BEGIN

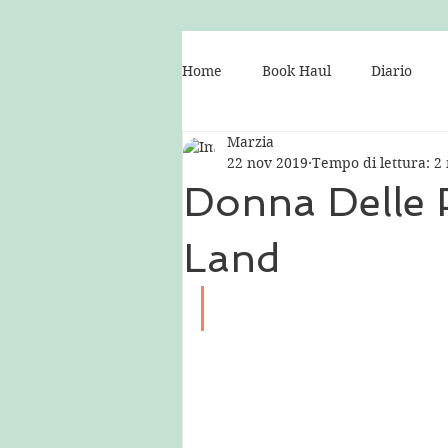
Home
Book Haul
Diario
Marzia
Consigli per il blog
Libri
22 nov 2019
Tempo di lettura: 2
Donna Delle P
Land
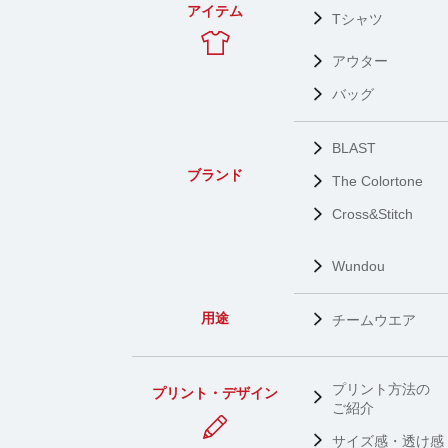
アイテム
Tシャツ
アウター
バッグ
BLAST
ブランド
The Colortone
Cross&Stitch
Wundou
用途
チームウエア
プリント方法の
プリント・デザイン
ご紹介
サイズ感・透け感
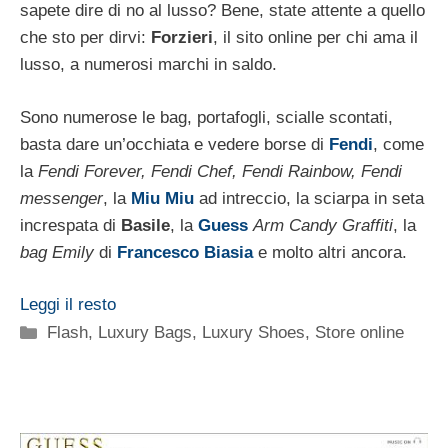
sapete dire di no al lusso? Bene, state attente a quello
che sto per dirvi:
Forzieri
, il sito online per chi ama il
lusso, a numerosi marchi in saldo.
Sono numerose le bag, portafogli, scialle scontati,
basta dare un’occhiata e vedere borse di
Fendi
, come
la
Fendi Forever, Fendi Chef, Fendi Rainbow, Fendi
messenger
, la
Miu Miu
ad intreccio, la sciarpa in seta
increspata di
Basile
, la
Guess
Arm Candy Graffiti
, la
bag Emily
di
Francesco Biasia
e molto altri ancora.
Leggi il resto
Categorie
Flash
,
Luxury Bags
,
Luxury Shoes
,
Store online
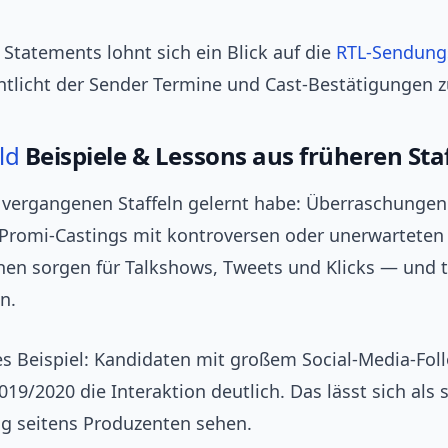
le Statements lohnt sich ein Blick auf die
RTL‑Sendung
entlicht der Sender Termine und Cast‑Bestätigungen z
ld
Beispiele & Lessons aus früheren Sta
 vergangenen Staffeln gelernt habe: Überraschunge
 Promi‑Castings mit kontroversen oder unerwarteten
en sorgen für Talkshows, Tweets und Klicks — und t
n.
es Beispiel: Kandidaten mit großem Social‑Media‑Fol
019/2020 die Interaktion deutlich. Das lässt sich als 
g seitens Produzenten sehen.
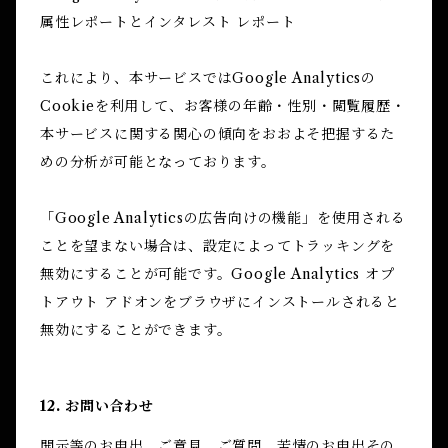
属性レポートとインタレスト レポート
これにより、本サービスではGoogle Analyticsの
Cookieを利用して、お客様の年齢・性別・閲覧履歴・
本サービスに関する関心の傾向をおおよそ把握するた
めの分析が可能となっております。
「Google Analyticsの広告向けの機能」を使用される
ことを望まない場合は、設定によってトラッキングを
無効にすることが可能です。Google Analytics オプ
トアウト アドオンをブラウザにインストールされると
無効にすることができます。
12. お問い合わせ
開示等のお申出、ご意見、ご質問、苦情のお申出その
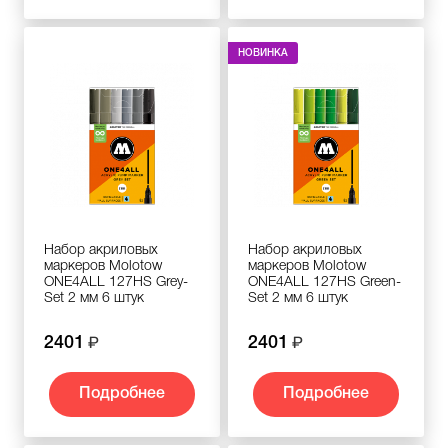
НОВИНКА
Набор акриловых
Набор акриловых
маркеров Molotow
маркеров Molotow
ONE4ALL 127HS Grey-
ONE4ALL 127HS Green-
Set 2 мм 6 штук
Set 2 мм 6 штук
2401
2401
Подробнее
Подробнее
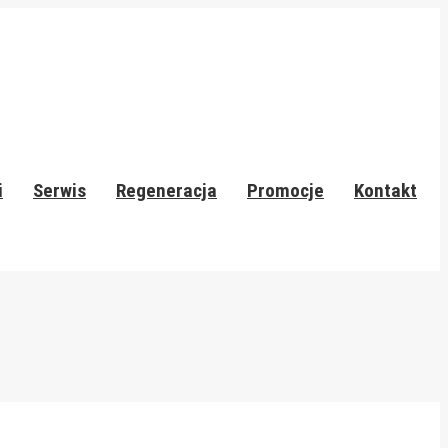
i
Serwis
Regeneracja
Promocje
Kontakt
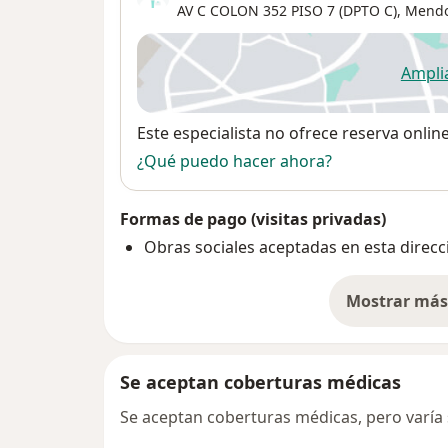
AV C COLON 352 PISO 7 (DPTO C),
Mendo
Ampli
se
Disponibilidad
Este especialista no ofrece reserva onlin
¿Qué puedo hacer ahora?
Formas de pago (visitas privadas)
Obras sociales aceptadas en esta direcc
Mostrar más 
so
Se aceptan coberturas médicas
Se aceptan coberturas médicas, pero varía s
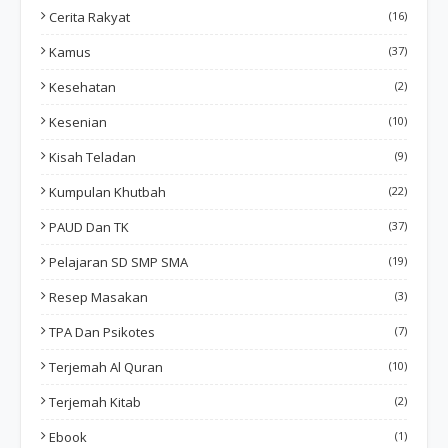
Cerita Rakyat
(16)
Kamus
(37)
Kesehatan
(2)
Kesenian
(10)
Kisah Teladan
(9)
Kumpulan Khutbah
(22)
PAUD Dan TK
(37)
Pelajaran SD SMP SMA
(19)
Resep Masakan
(3)
TPA Dan Psikotes
(7)
Terjemah Al Quran
(10)
Terjemah Kitab
(2)
Ebook
(1)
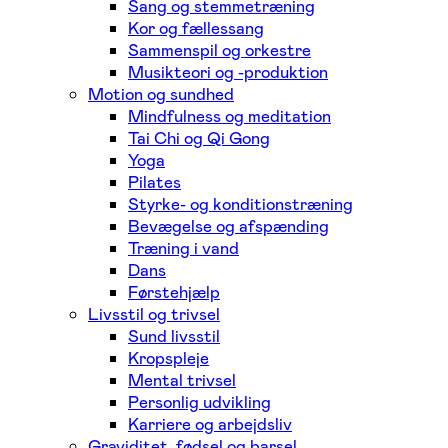
Sang og stemmetræning
Kor og fællessang
Sammenspil og orkestre
Musikteori og -produktion
Motion og sundhed
Mindfulness og meditation
Tai Chi og Qi Gong
Yoga
Pilates
Styrke- og konditionstræning
Bevægelse og afspænding
Træning i vand
Dans
Førstehjælp
Livsstil og trivsel
Sund livsstil
Kropspleje
Mental trivsel
Personlig udvikling
Karriere og arbejdsliv
Graviditet, fødsel og barsel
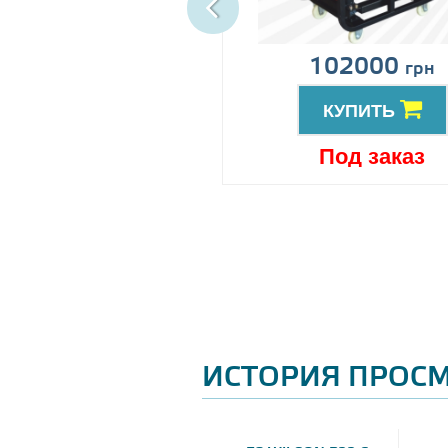
ена по запросу
102000
грн
КУПИТЬ
КУПИТЬ
Под заказ
Под заказ
ИСТОРИЯ ПРОС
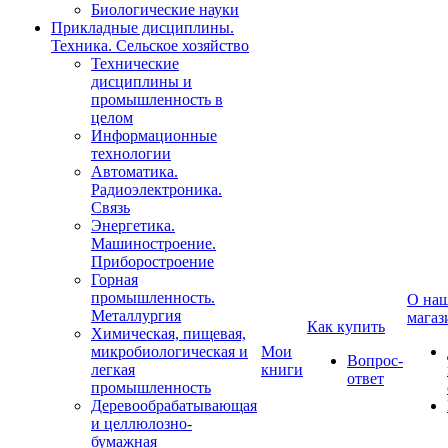
Биологические науки
Прикладные дисциплины.
Техника. Сельское хозяйство
Технические
дисциплины и
промышленность в
целом
Информационные
технологии
Автоматика.
Радиоэлектроника.
Связь
Энергетика.
Машиностроение.
Приборостроение
Горная
промышленность.
О на
Металлургия
магаз
Как купить
Химическая, пищевая,
микробиологическая и
Мои
Вопрос-
легкая
книги
ответ
промышленность
Деревообрабатывающая
и целлюлозно-
бумажная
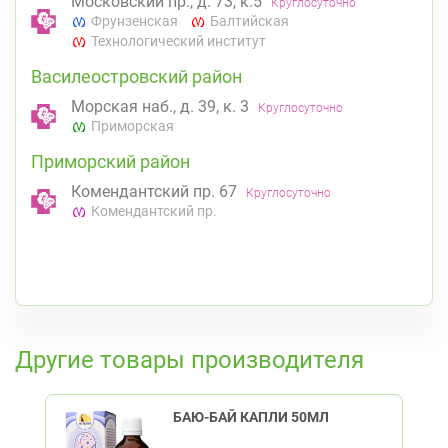
Московский пр., д. 73, к.5
Круглосуточно
Фрунзенская
Балтийская
Технологический институт
Василеостровский район
Морская наб., д. 39, к. 3
Круглосуточно
Приморская
Приморский район
Комендантский пр. 67
Круглосуточно
Комендантский пр.
К списку аптек
Другие товары производителя
БАЮ-БАЙ КАПЛИ 50МЛ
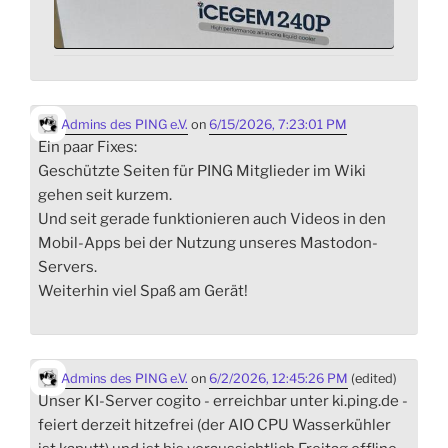
Admins des PING e.V.
on
6/15/2026, 7:23:01 PM
Ein paar Fixes:
Geschützte Seiten für PING Mitglieder im Wiki
gehen seit kurzem.
Und seit gerade funktionieren auch Videos in den
Mobil-Apps bei der Nutzung unseres Mastodon-
Servers.
Weiterhin viel Spaß am Gerät!
Admins des PING e.V.
on
6/2/2026, 12:45:26 PM
(edited)
Unser KI-Server cogito - erreichbar unter ki.ping.de -
feiert derzeit hitzefrei (der AIO CPU Wasserkühler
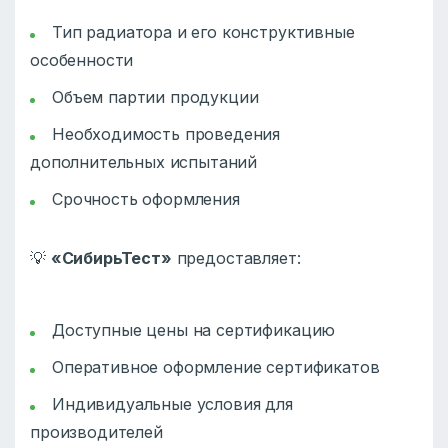
Тип радиатора и его конструктивные
особенности
Объем партии продукции
Необходимость проведения
дополнительных испытаний
Срочность оформления
💡
«СибирьТест»
предоставляет:
Доступные цены на сертификацию
Оперативное оформление сертификатов
Индивидуальные условия для
производителей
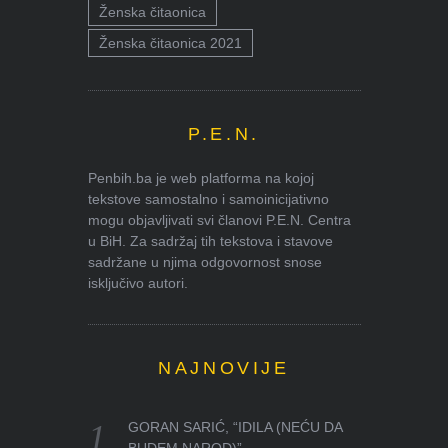
Ženska čitaonica
Ženska čitaonica 2021
P.E.N.
Penbih.ba je web platforma na kojoj
tekstove samostalno i samoinicijativno
mogu objavljivati svi članovi P.E.N. Centra
u BiH. Za sadržaj tih tekstova i stavove
sadržane u njima odgovornost snose
isključivo autori.
NAJNOVIJE
GORAN SARIĆ, “IDILA (NEĆU DA
BUDEM NAROD)”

END

> _ABOUT THIS EXERCISE_: Search the material above for "Комендантский". Pull out each line where it shows up.

> _YOUR RESPONSE_:
Комендантский пр. 67
Комендантский пр.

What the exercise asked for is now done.